Я только об одном маленьком случае расскажу. Было это в очень далекие дни. И я и мой товарищ были студентами-первокурсниками. Святки. Первые совсем свободные Святки в маленьком провинциальном городке. Вы человек столичный. Этого очарования не знаете. В смешном городке, где все наперечет, мы совсем особые герои. Студенты, во-первых, с этим не шути, а во-вторых, мы оба из числа избранников: я – сын помещика, в некотором роде краса местного дворянства, а мой товарищ – сын богатейшего местного купца, и не какого-нибудь лавочника, а коммерсанта с образованием и со вкусами. Юноши мы были начитанные, что ни слово, то Байрон и Шекспир. Тогда вкусы ведь были иные. В каждом доме желанные гости, мы, однако, не особенно удостаивали своих земляков посещениями. Избрали дом-два, ими и ограничивались. Большую же часть времени проводили – голубоглазый мой друг у девушки, которую он любил, скажем, по имени Ольга, а я у девушки, которую я не то любил, не то не любил, по имени, скажем, Лиза. Ольга и Лиза были подруги по гимназии, но Лиза была девица серьезная и была на педагогических курсах, а Ольга нрава более светлого и веселого, ее прочили в театральные звезды, и она была в драматической школе. Все вместе мы приехали в этот городок на Святки, и проводили время то попарно, то все вместе, то я вдвоем с моим другом. Мой голубоглазый друг был весьма победительный юноша. Он уже сокрушил, впрочем не трагически, несколько девических сердец, но теперь он действительно любил, тем более что Ольга не вполне ему отвечала, любила не любила, скажет "да", назад возьмет, скажет "нет" – изводится, опять скажет "да". И долго это тянулось. Все же как будто она его воистину любила. Мне об этом, однако, больше говорила, чем ему. И он мне много о ней говорил. Всегда. Я для него был романтически верный друг. Он должен был мне исповедоваться, хотя смотрел на меня несколько сверху вниз, ибо был умнее и красивее меня и гораздо более, чем я, был отмечен чужим вниманием.

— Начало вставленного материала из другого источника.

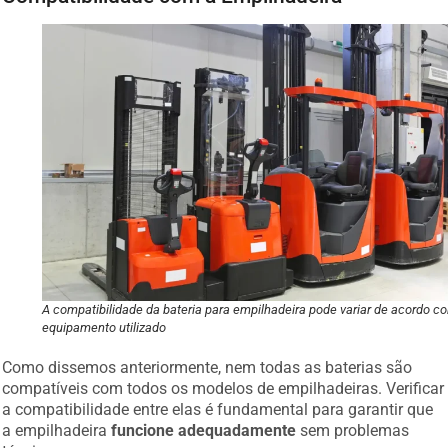
A compatibilidade da bateria para empilhadeira pode variar de acordo c
equipamento utilizado
Como dissemos anteriormente, nem todas as baterias são
compatíveis com todos os modelos de empilhadeiras. Verificar
a compatibilidade entre elas é fundamental para garantir que
a empilhadeira
funcione adequadamente
sem problemas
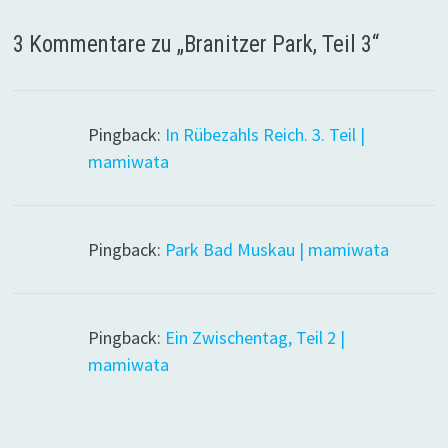
3 Kommentare zu „
Branitzer Park, Teil 3
“
Pingback:
In Rübezahls Reich. 3. Teil |
mamiwata
Pingback:
Park Bad Muskau | mamiwata
Pingback:
Ein Zwischentag, Teil 2 |
mamiwata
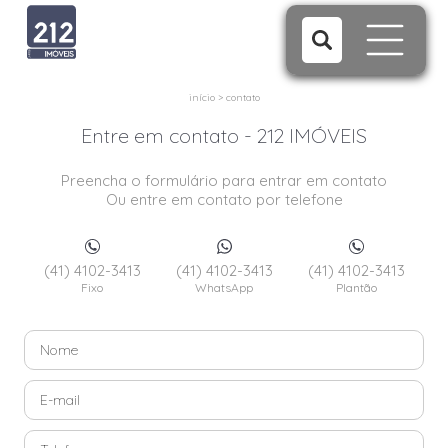
início
>
contato
Entre em contato - 212 IMÓVEIS
Preencha o formulário para entrar em contato
Ou entre em contato por telefone
(41) 4102-3413
(41) 4102-3413
(41) 4102-3413
Fixo
WhatsApp
Plantão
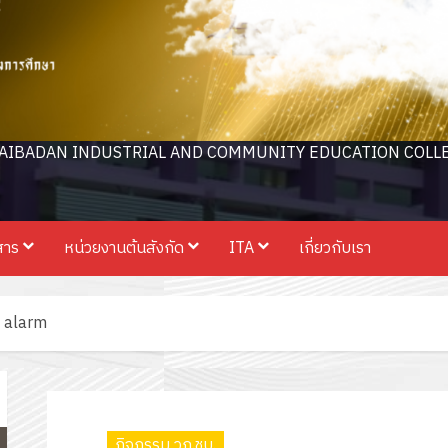
AIBADAN INDUSTRIAL AND COMMUNITY EDUCATION COLL
สาร
หน่วยงานต้นสังกัด
ITA
เกี่ยวกับเรา
 alarm
กิจกรรม วก.ชบ.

Когда Сергей – так звали моего друга – начинал говорить об Ольге, о своих терзаниях и о том, что она сразу и дает ему целую жизнь, целое счастье единственное, и целиком заслоняет от него его собственную жизнь, он был всегда чрезвычайно красив и красноречив. Я почему-то всегда мысленно называл его маркизом Позой. Он говорил мне о каждой мелочи своего романа, я же ему, с своей стороны, мало что говорил о Лизе, да он и не интересовался. Совершенно ясно, как полагал он, что мы с ней вполне предназначены друг для друга и, конечно, со временем мы поженимся. Но я не женился на Лизе. Впрочем, не об этом теперь речь.

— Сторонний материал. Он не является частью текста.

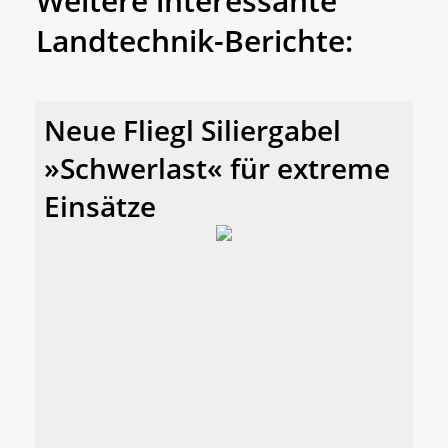
Weitere interessante
Landtechnik-Berichte:
Neue Fliegl Siliergabel
»Schwerlast« für extreme
Einsätze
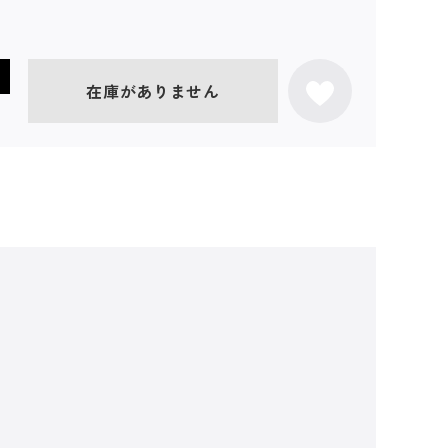
在庫がありません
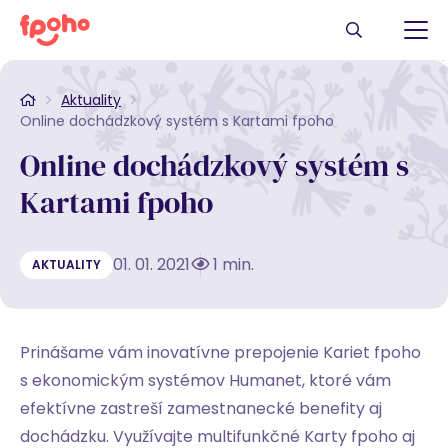
Aktuality
Online dochádzkový systém s Kartami fpoho
Online dochádzkový systém s
Kartami fpoho
01. 01. 2021
1 min.
AKTUALITY
Prinášame vám inovatívne prepojenie Kariet fpoho
s ekonomickým systémov Humanet, ktoré vám
efektívne zastreší zamestnanecké benefity aj
dochádzku. Využívajte multifunkčné Karty fpoho aj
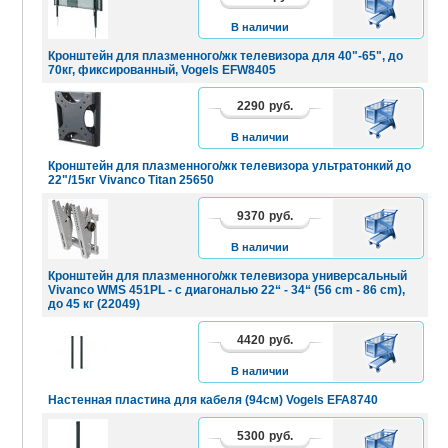
КОРЗИНУ
В наличии
Кронштейн для плазменного/жк телевизора для 40"-65", до
70кг, фиксированный, Vogels EFW8405
2290
руб.
В
КОРЗИНУ
В наличии
Кронштейн для плазменного/жк телевизора ультратонкий до
22"/15кг Vivanco Titan 25650
9370
руб.
В
КОРЗИНУ
В наличии
Кронштейн для плазменного/жк телевизора универсальный
Vivanco WMS 451PL - с диагональю 22“ - 34“ (56 cm - 86 cm),
до 45 кг (22049)
4420
руб.
В
КОРЗИНУ
В наличии
Настенная пластина для кабеля (94см) Vogels EFA8740
5300
руб.
В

Выпал свежий снег. Все деревья увесились новыми белыми уборами. Хорошо в деревне или в маленьком городке зимой.
Сергей написал мне записку и прислал с посыльным. Ко мне он редко сам заходил. Больше я у него бывал. Предлагает совершить поездку за город. Отлично. Выбрали и место. Я знал, что отец мой, который жил в деревне один и лишь приезжал время от времени в город к моей матери, будет в этот день как раз в городе. Лизе почему-то было нельзя с нами поехать, и мы отправились втроем. Как всегда в подобных случаях, захватили с собой немного вина, сластей. Поехали.

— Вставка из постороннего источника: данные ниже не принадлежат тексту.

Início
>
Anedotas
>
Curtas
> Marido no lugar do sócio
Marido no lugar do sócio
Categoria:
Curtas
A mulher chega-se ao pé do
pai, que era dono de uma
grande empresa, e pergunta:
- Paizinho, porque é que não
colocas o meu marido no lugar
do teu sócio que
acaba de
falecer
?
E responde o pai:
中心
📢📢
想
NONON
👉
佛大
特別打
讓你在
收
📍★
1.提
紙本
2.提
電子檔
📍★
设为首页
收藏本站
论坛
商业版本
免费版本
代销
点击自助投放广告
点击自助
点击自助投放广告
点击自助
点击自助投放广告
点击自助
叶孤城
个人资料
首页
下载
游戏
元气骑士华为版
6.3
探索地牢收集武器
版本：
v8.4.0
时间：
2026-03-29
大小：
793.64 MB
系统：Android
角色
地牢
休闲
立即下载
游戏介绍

Все было белое и воздушное от свежего чистого снега. И белый очерк Луны так свежо означался на вечернем небе. Хорошо было. Кучера мы не взяли. Ехали втроем. Сергей и Ольга были оба в задорном настроении и дразнили друг друга. Он был охотник, как и мой отец, и для него так ехать по свежей пороше – ощущение было совсем особенное, пожалуй, лишь охотнику понятное. Отъединенность полная. Ни до кого нет никакого дела, душа от людей свободна, и от далеких и от близких, даже от самых дорогих. Ему тогда, в сущности, не с Ольгой и со мной нужно было ехать кататься, а взять ружье да собак и в лес. И Ольга, должно быть чувствуя, что сегодня не так велика ее власть над ним, как всегда, пенилась, как вино. Того и гляди обрызнет, обожжет. Пьянить ей хотелось и пьяниться. Потому и со мной она не так как-то говорила, как обыкновенно. Ничего не было особенного, а что-то вот не так. Словно где-то за лесом свет был особенный, и на наши лица он отсвет свой бросал.
Ехали все же очень весело. Сергей надо мной трунил. Зачем, дескать, невесту свою бросил. Это слово "невеста" звучало в его голосе насмешливо. Не очень мне это нравилось, но я уже привык, что и он и Ольга, в сущности, всегда немного надо мной подтрунивали. Неловкий я был сравнительно с ними, не такой находчивый.
Мне до всего этого мало было дела, и я даже дивлюсь, как это память так верно и точно хранит все эти малые малости, бывшие давно-давно. Теперь я все это вижу так четко и так определенно могу изъяснить каждую малость, как будто я это все устраивал и сам измышлял. А тогда, хоть я и не охотник, я вдвойне и втройне был отъединенный. Смотрел на березовые стволы, на убегающий снежный путь, на голубое небо сверху, и мало мне было дела, о чем тут говорят около меня. Не слова для меня говорили, а снежное безмолвие вокруг, тихий бархатный снежный праздник, с такой углубленностью всего.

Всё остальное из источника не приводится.